Hardy a dit que c’est là que l’équipe du département de génie électrique et informatique de l’Université du Manitoba est intervenue. Au cours de la dernière année, Shafai et les étudiants ont développé des capteurs à intégrer dans les ruches.
Shafai a indiqué qu’il existe différents capteurs pour surveiller à distance différents aspects de la ruche, et que la technologie simplifiera le travail pour des apiculteurs comme Campbell.
« Les ruches sont habituellement placées loin à la campagne, dans un champ — on ne peut pas poser des câbles jusqu’à Winnipeg », a expliqué Shafai.
« La façon dont ils doivent gérer ça maintenant, c’est qu’ils doivent envoyer un groupe de personnes dans un camion, conduire quelques heures jusqu’à la ruche, la vérifier, puis revenir tout le chemin.

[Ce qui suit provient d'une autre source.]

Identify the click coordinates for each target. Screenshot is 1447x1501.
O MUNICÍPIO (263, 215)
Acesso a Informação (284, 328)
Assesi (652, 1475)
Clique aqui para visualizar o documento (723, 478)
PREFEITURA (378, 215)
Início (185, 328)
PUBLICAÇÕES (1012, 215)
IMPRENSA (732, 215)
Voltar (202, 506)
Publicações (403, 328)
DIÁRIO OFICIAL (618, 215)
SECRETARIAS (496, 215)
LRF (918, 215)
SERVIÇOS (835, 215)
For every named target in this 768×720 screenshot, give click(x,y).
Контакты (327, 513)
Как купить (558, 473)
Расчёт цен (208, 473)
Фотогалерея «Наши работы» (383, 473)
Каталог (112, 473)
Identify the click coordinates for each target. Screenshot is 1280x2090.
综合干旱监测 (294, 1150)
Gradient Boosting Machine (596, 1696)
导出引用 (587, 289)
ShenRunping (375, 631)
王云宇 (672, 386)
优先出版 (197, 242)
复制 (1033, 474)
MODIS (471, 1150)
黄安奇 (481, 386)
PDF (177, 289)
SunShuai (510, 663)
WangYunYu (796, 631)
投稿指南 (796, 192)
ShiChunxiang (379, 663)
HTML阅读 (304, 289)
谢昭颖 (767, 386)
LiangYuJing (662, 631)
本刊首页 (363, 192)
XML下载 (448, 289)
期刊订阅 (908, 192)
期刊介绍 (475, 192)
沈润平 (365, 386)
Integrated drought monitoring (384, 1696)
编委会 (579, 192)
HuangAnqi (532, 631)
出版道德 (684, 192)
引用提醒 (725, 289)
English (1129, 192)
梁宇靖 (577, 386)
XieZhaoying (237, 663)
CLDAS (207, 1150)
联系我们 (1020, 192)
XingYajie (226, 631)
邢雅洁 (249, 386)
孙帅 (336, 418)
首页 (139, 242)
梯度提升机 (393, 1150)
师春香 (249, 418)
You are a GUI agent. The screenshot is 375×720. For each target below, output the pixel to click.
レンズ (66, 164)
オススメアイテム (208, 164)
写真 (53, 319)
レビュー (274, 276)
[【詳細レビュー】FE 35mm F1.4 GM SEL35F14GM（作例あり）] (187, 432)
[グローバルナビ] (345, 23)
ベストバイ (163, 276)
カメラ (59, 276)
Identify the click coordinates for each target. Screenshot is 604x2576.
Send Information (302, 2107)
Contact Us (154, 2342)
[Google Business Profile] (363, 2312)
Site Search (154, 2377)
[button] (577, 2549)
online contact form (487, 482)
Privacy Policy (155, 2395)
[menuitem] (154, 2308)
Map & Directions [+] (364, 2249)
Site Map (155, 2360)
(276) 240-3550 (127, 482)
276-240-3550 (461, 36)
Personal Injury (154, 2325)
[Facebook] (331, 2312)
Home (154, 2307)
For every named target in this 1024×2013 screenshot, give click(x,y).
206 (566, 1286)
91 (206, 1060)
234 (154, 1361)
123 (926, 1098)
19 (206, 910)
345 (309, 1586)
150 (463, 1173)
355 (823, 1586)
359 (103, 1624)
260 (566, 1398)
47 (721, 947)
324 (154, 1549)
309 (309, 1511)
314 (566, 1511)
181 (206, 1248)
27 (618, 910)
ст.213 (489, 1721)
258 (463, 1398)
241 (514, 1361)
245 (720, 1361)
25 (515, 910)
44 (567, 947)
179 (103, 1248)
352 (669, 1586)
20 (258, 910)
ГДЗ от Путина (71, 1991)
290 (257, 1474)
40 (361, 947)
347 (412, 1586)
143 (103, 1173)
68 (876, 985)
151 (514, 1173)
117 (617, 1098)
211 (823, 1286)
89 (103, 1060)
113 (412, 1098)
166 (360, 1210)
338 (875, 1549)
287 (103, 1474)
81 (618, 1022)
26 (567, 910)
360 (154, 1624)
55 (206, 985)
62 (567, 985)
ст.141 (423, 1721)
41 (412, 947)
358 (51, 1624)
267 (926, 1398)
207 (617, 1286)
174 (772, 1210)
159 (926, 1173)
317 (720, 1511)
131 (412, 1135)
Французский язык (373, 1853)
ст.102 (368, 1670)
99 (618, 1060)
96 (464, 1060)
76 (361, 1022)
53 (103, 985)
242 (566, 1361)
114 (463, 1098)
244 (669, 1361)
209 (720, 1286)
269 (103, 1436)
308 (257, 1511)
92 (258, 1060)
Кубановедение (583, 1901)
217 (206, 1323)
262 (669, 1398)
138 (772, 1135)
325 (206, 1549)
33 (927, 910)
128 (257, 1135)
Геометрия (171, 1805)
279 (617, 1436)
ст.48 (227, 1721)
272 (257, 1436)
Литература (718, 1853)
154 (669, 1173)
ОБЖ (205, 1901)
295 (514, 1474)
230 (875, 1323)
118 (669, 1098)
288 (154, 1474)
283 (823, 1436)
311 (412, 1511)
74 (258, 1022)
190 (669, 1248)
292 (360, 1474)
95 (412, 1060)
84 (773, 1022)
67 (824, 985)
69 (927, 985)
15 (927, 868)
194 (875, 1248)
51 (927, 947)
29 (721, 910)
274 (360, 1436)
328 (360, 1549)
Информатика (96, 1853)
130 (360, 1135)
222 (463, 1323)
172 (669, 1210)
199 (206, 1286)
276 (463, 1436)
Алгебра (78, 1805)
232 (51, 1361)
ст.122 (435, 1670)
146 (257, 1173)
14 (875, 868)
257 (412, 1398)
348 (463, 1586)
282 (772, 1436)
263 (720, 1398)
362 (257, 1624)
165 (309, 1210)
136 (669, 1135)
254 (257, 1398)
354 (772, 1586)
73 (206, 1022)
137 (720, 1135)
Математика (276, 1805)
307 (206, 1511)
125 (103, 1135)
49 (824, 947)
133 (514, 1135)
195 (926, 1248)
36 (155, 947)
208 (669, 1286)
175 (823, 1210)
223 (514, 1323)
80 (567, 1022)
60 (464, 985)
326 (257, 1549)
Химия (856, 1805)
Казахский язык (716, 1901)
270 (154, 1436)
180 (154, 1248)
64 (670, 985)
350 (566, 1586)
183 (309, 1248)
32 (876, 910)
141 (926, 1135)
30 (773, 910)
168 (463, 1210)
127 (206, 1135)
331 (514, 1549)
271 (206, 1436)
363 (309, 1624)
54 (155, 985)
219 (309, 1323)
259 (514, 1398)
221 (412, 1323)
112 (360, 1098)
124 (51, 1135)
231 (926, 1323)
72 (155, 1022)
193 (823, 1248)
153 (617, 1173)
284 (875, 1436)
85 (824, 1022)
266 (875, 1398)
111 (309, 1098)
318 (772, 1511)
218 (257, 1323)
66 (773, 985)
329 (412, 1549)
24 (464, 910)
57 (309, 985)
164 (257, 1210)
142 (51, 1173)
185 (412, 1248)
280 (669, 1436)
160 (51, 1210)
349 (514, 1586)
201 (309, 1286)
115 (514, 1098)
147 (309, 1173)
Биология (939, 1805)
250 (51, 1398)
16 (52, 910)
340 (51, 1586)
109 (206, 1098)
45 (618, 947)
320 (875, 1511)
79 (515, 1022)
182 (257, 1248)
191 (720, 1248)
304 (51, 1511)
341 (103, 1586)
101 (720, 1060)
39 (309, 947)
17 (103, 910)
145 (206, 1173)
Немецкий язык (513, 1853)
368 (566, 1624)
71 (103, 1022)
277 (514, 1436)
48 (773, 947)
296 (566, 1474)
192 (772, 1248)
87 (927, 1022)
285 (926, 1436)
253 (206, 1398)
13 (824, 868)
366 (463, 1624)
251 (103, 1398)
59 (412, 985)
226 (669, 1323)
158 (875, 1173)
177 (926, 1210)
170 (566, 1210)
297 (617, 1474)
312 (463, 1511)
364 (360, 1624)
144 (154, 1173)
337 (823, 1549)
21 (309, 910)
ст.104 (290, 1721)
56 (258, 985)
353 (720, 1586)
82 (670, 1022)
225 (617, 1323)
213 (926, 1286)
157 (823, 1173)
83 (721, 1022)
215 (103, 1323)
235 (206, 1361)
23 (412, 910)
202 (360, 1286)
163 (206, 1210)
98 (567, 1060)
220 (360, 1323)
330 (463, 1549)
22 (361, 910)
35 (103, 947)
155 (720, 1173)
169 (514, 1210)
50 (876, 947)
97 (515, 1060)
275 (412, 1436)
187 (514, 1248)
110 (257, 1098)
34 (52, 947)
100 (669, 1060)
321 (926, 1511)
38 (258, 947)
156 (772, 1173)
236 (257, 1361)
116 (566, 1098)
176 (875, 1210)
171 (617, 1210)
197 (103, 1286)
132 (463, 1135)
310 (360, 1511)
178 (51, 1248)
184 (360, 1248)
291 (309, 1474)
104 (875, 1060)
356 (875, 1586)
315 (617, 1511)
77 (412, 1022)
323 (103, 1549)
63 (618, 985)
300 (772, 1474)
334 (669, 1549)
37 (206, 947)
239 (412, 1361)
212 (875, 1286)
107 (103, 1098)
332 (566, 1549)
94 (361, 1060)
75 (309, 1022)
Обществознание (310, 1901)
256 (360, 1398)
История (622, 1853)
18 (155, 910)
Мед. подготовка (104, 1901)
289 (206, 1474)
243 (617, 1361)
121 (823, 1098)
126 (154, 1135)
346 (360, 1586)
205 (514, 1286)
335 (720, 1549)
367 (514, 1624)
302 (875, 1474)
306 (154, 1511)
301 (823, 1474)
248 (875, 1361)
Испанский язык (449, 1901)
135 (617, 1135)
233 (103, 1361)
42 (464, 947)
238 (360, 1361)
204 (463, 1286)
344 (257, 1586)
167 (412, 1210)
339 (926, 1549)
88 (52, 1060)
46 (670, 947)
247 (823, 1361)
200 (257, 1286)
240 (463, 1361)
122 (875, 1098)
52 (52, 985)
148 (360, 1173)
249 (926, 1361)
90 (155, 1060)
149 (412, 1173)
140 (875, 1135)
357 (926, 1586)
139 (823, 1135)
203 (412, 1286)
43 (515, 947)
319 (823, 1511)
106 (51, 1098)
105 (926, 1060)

S’ils peuvent faire ça simplement en se connectant à distance à la ruche depuis le bureau, alors tu pourras vérifier toutes les ruches très rapidement en quelques minutes. »
Campbell a indiqué que cette technologie permettra d’économiser beaucoup de temps, d’argent et d’efforts pour Durston Honey Farms, qui compte 3 500 ruches produisant près d’un million de livres de miel chaque année au Manitoba et en Colombie-Britannique.
« Ça demande beaucoup de temps pour devoir aller faire des inspections », a dit Campbell.
« Peut-être que tu es allé dans une cour et que tu comptes récolter du miel. Mais, pour une raison quelconque, ce coin de bois est un peu plus loin. Tu as gaspillé tout ce temps et cette énergie à aller dans un endroit où tu ne pourras de toute façon pas récolter. »
Les capteurs surveilleront également des problèmes tels que des infestations d’acariens, du vandalisme ou des dommages causés par la faune.
Campbell a indiqué qu’un incident récent aurait pu être résolu plus rapidement si le logiciel avait déjà été en place.
« Une de nos ruches à Vancouver a été attaquée par un ours », a-t-il dit. « Si on avait eu des capteurs à distance là-dedans, on l’aurait su dès que c’est arrivé. J’aurais pu recevoir une alerte sur mon téléphone. »
Campbell a indiqué que Durston Honey Farms sera la première à commencer à utiliser le logiciel cet été, bientôt suivie d’une ferme apicole en Alberta.